Erstaunlicherweise begann nur wenige Minuten nach 9 Uhr der Gottesdienst. Von Elisabeth und ihrer Familie war noch keine Spur. Lediglich Atete und ihre Taufpatin, Marice, ebenfalls eine Kollegin von Thomas, waren festlich gekleidet im Hauptschiff zu erkennen und winkten uns kurz zu, als sich unsere Blicke zufällig trafen. Es waren mehrere hundert Menschen in der Kirche und mit fortschreitender Zeit füllte sie sich weiter.
Wir sassen im Seitenschiff, um von dort besser Fotos machen zu können. Der Gottesdienst wurde in Kinyarwanda abgehalten und ein kleiner Chor stand bereit und unterstützte mit gewaltigem Stimmvolumen das sangesfreudige Publikum.

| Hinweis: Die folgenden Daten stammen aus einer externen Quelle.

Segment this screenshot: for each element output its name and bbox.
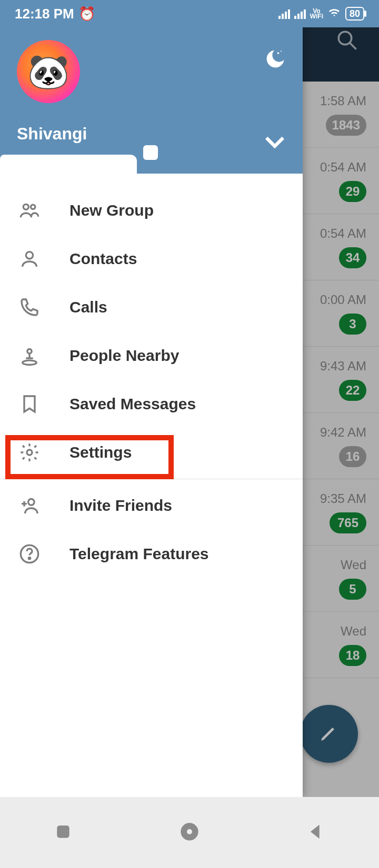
menu-people-nearby[interactable]: People Nearby: [0, 331, 303, 380]
avatar-emoji: 🐼: [27, 52, 69, 92]
menu-calls[interactable]: Calls: [0, 283, 303, 331]
menu-invite-friends[interactable]: Invite Friends: [0, 481, 303, 530]
svg-point-9: [27, 450, 32, 455]
menu-label: New Group: [69, 201, 154, 219]
menu-label: Invite Friends: [69, 497, 172, 514]
battery-icon: 80: [345, 7, 364, 21]
menu-divider: [0, 479, 303, 479]
android-nav-bar: [0, 797, 379, 868]
svg-point-3: [281, 51, 282, 52]
svg-point-5: [31, 205, 35, 209]
group-icon: [19, 200, 40, 221]
nearby-icon: [19, 345, 40, 366]
menu-new-group[interactable]: New Group: [0, 186, 303, 235]
phone-icon: [19, 297, 40, 318]
night-mode-toggle[interactable]: [264, 47, 287, 73]
account-expand[interactable]: [265, 136, 285, 150]
svg-point-8: [23, 360, 37, 365]
svg-point-6: [26, 252, 33, 259]
signal-icon: [278, 8, 290, 19]
svg-point-7: [27, 349, 32, 354]
svg-point-2: [277, 52, 280, 54]
menu-contacts[interactable]: Contacts: [0, 235, 303, 283]
menu-saved-messages[interactable]: Saved Messages: [0, 380, 303, 428]
navigation-drawer: 🐼 Shivangi New Group Contac: [0, 0, 303, 797]
svg-point-15: [185, 827, 194, 836]
avatar[interactable]: 🐼: [17, 40, 80, 103]
menu-label: Telegram Features: [69, 545, 209, 563]
wifi-icon: [327, 7, 341, 21]
gear-icon: [19, 442, 40, 463]
status-time: 12:18 PM: [15, 6, 74, 22]
status-bar: 12:18 PM ⏰ Vo WiFi 80: [0, 0, 379, 27]
help-icon: [19, 543, 40, 564]
vowifi-icon: Vo WiFi: [310, 8, 323, 19]
drawer-username: Shivangi: [17, 124, 87, 144]
nav-recent[interactable]: [53, 821, 74, 844]
nav-back[interactable]: [305, 821, 326, 844]
svg-point-4: [23, 204, 28, 209]
menu-label: Saved Messages: [69, 395, 196, 413]
svg-rect-13: [57, 825, 69, 837]
bookmark-icon: [19, 393, 40, 415]
menu-label: Calls: [69, 298, 107, 316]
svg-point-10: [28, 499, 35, 506]
alarm-icon: ⏰: [78, 6, 95, 22]
menu-label: Contacts: [69, 250, 137, 268]
nav-home[interactable]: [179, 821, 200, 844]
person-icon: [19, 248, 40, 269]
drawer-menu: New Group Contacts Calls People Nearby: [0, 174, 303, 797]
menu-label: People Nearby: [69, 347, 179, 365]
signal-icon: [294, 8, 306, 19]
menu-label: Settings: [69, 443, 132, 461]
menu-telegram-features[interactable]: Telegram Features: [0, 530, 303, 578]
redaction-smudge: [0, 155, 137, 176]
menu-settings[interactable]: Settings: [0, 428, 303, 477]
invite-icon: [19, 495, 40, 516]
svg-point-12: [28, 558, 30, 559]
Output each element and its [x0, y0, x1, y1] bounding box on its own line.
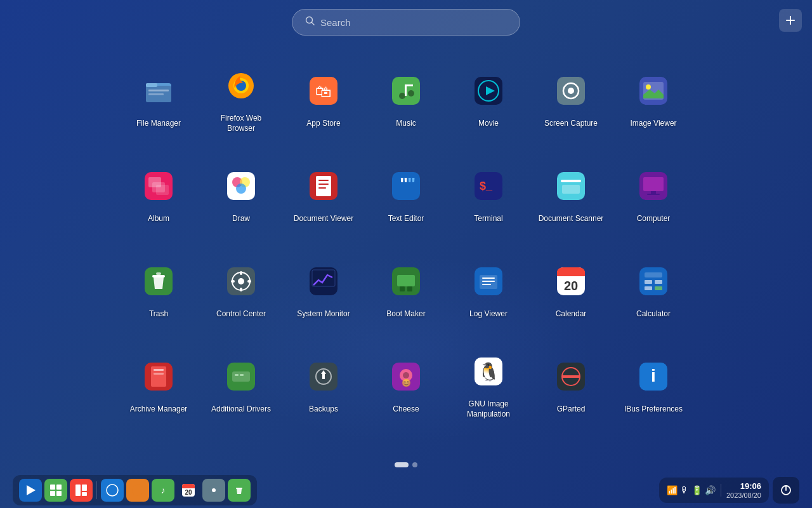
battery-icon[interactable]: 🔋: [691, 485, 702, 495]
app-label-music: Music: [396, 119, 416, 129]
taskbar-icon-cal2[interactable]: 20: [177, 479, 200, 502]
app-item-doc-scanner[interactable]: Document Scanner: [530, 146, 612, 241]
app-icon-log-viewer: [466, 258, 511, 304]
app-icon-calculator: [631, 258, 676, 304]
svg-rect-76: [557, 271, 585, 276]
app-icon-app-store: 🛍: [301, 68, 346, 114]
app-item-file-manager[interactable]: File Manager: [117, 51, 200, 146]
app-item-gimp[interactable]: 🐧GNU Image Manipulation: [447, 337, 530, 432]
svg-rect-108: [56, 485, 62, 490]
app-icon-add-drivers: [218, 354, 264, 399]
app-icon-cheese: 😊: [383, 354, 429, 399]
taskbar-icon-launcher[interactable]: [19, 479, 42, 502]
taskbar-icon-trash3[interactable]: [228, 479, 251, 502]
app-item-app-store[interactable]: 🛍App Store: [282, 51, 365, 146]
sys-date: 2023/08/20: [726, 491, 761, 499]
svg-rect-71: [482, 277, 495, 279]
svg-text:": ": [407, 174, 416, 194]
svg-rect-67: [400, 286, 405, 291]
app-icon-calendar: 20: [548, 258, 594, 304]
svg-text:i: i: [651, 366, 656, 385]
taskbar-icon-topmenu[interactable]: [101, 479, 124, 502]
app-icon-music: [383, 68, 429, 114]
app-label-firefox: Firefox Web Browser: [206, 114, 276, 133]
app-item-text-editor[interactable]: ""Text Editor: [365, 146, 447, 241]
app-item-firefox[interactable]: Firefox Web Browser: [200, 51, 282, 146]
app-item-computer[interactable]: Computer: [612, 146, 695, 241]
page-dot-2[interactable]: [412, 462, 417, 467]
app-item-archive[interactable]: Archive Manager: [117, 337, 200, 432]
svg-rect-38: [318, 180, 329, 181]
app-item-movie[interactable]: Movie: [447, 51, 530, 146]
svg-rect-110: [56, 491, 62, 496]
svg-point-58: [238, 278, 244, 284]
mic-icon[interactable]: 🎙: [680, 485, 689, 495]
volume-icon[interactable]: 🔊: [705, 485, 716, 495]
page-dot-1[interactable]: [395, 462, 409, 467]
app-item-calculator[interactable]: Calculator: [612, 241, 695, 337]
app-label-ibus: IBus Preferences: [624, 404, 683, 415]
app-item-draw[interactable]: Draw: [200, 146, 282, 241]
svg-point-115: [132, 485, 143, 496]
add-button[interactable]: [779, 9, 802, 32]
svg-rect-90: [235, 374, 239, 376]
app-item-ibus[interactable]: iIBus Preferences: [612, 337, 695, 432]
app-label-gparted: GParted: [557, 404, 586, 415]
svg-rect-6: [146, 83, 157, 87]
app-item-cheese[interactable]: 😊Cheese: [365, 337, 447, 432]
svg-rect-18: [405, 84, 413, 86]
app-item-gparted[interactable]: GParted: [530, 337, 612, 432]
app-item-log-viewer[interactable]: Log Viewer: [447, 241, 530, 337]
app-icon-ibus: i: [631, 354, 676, 399]
taskbar-icon-music3[interactable]: ♪: [152, 479, 174, 502]
app-icon-screen-capture: [548, 68, 594, 114]
wifi-icon[interactable]: 📶: [667, 485, 678, 495]
app-item-control-center[interactable]: Control Center: [200, 241, 282, 337]
svg-text:♪: ♪: [161, 485, 166, 495]
svg-rect-111: [75, 485, 81, 496]
taskbar-icon-settings2[interactable]: [202, 479, 225, 502]
app-item-calendar[interactable]: 20Calendar: [530, 241, 612, 337]
svg-rect-40: [318, 187, 326, 189]
app-item-screen-capture[interactable]: Screen Capture: [530, 51, 612, 146]
app-item-image-viewer[interactable]: Image Viewer: [612, 51, 695, 146]
app-icon-firefox: [218, 63, 264, 109]
app-label-doc-scanner: Document Scanner: [539, 214, 604, 224]
app-item-boot-maker[interactable]: Boot Maker: [365, 241, 447, 337]
app-item-doc-viewer[interactable]: Document Viewer: [282, 146, 365, 241]
app-label-album: Album: [148, 214, 169, 224]
svg-rect-103: [562, 375, 580, 378]
power-button[interactable]: [773, 477, 799, 504]
app-item-sys-monitor[interactable]: System Monitor: [282, 241, 365, 337]
svg-rect-79: [645, 272, 662, 277]
svg-rect-89: [232, 371, 250, 382]
app-icon-gparted: [548, 354, 594, 399]
svg-point-15: [399, 93, 405, 99]
main-content: Search File ManagerFirefox Web Browser🛍A…: [0, 0, 812, 508]
svg-rect-68: [407, 286, 412, 291]
app-item-add-drivers[interactable]: Additional Drivers: [200, 337, 282, 432]
svg-point-16: [408, 90, 414, 97]
app-item-trash[interactable]: Trash: [117, 241, 200, 337]
svg-text:🐧: 🐧: [478, 361, 500, 382]
sys-clock: 19:06 2023/08/20: [726, 481, 761, 499]
svg-rect-120: [182, 486, 195, 488]
svg-rect-51: [651, 191, 656, 194]
svg-point-35: [236, 184, 246, 194]
app-label-draw: Draw: [232, 214, 250, 224]
search-box[interactable]: Search: [292, 9, 520, 36]
taskbar-icon-multitask[interactable]: [70, 479, 93, 502]
app-label-sys-monitor: System Monitor: [297, 309, 350, 319]
app-item-music[interactable]: Music: [365, 51, 447, 146]
svg-rect-81: [655, 280, 662, 284]
sys-tray: 📶 🎙 🔋 🔊 19:06 2023/08/20: [659, 478, 769, 503]
app-label-boot-maker: Boot Maker: [386, 309, 425, 319]
app-item-backups[interactable]: Backups: [282, 337, 365, 432]
app-item-album[interactable]: Album: [117, 146, 200, 241]
app-item-terminal[interactable]: $_Terminal: [447, 146, 530, 241]
taskbar-icon-taskmgr[interactable]: [44, 479, 67, 502]
app-label-archive: Archive Manager: [130, 404, 188, 415]
svg-point-27: [646, 84, 651, 90]
taskbar-icon-finder2[interactable]: [126, 479, 149, 502]
taskbar: ♪20 📶 🎙 🔋 🔊 19:06 2023/08/20: [0, 472, 812, 508]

Mit einer reichlichen Stunde Verspätung kam Elisabeth und erkannte uns als einzige Europäer in der Masse der Anwesenden natürlich spielend. Sie schien noch bei der Kosmetik oder zumindest beim Friseur gewesen zu sein. Elisabeth sah umwerfend aus in ihrer traditionellen ‚Umushanana‘, bestehend aus einem langen Rock und einer Schärpe, die über einer Schulter geknotet getragen wird. Dazu trug sie hellgraue High Heels und lief damit problemlos und sehr elegant. Ich hätte in diesen Schuhen noch nicht einmal längere Zeit stehen können.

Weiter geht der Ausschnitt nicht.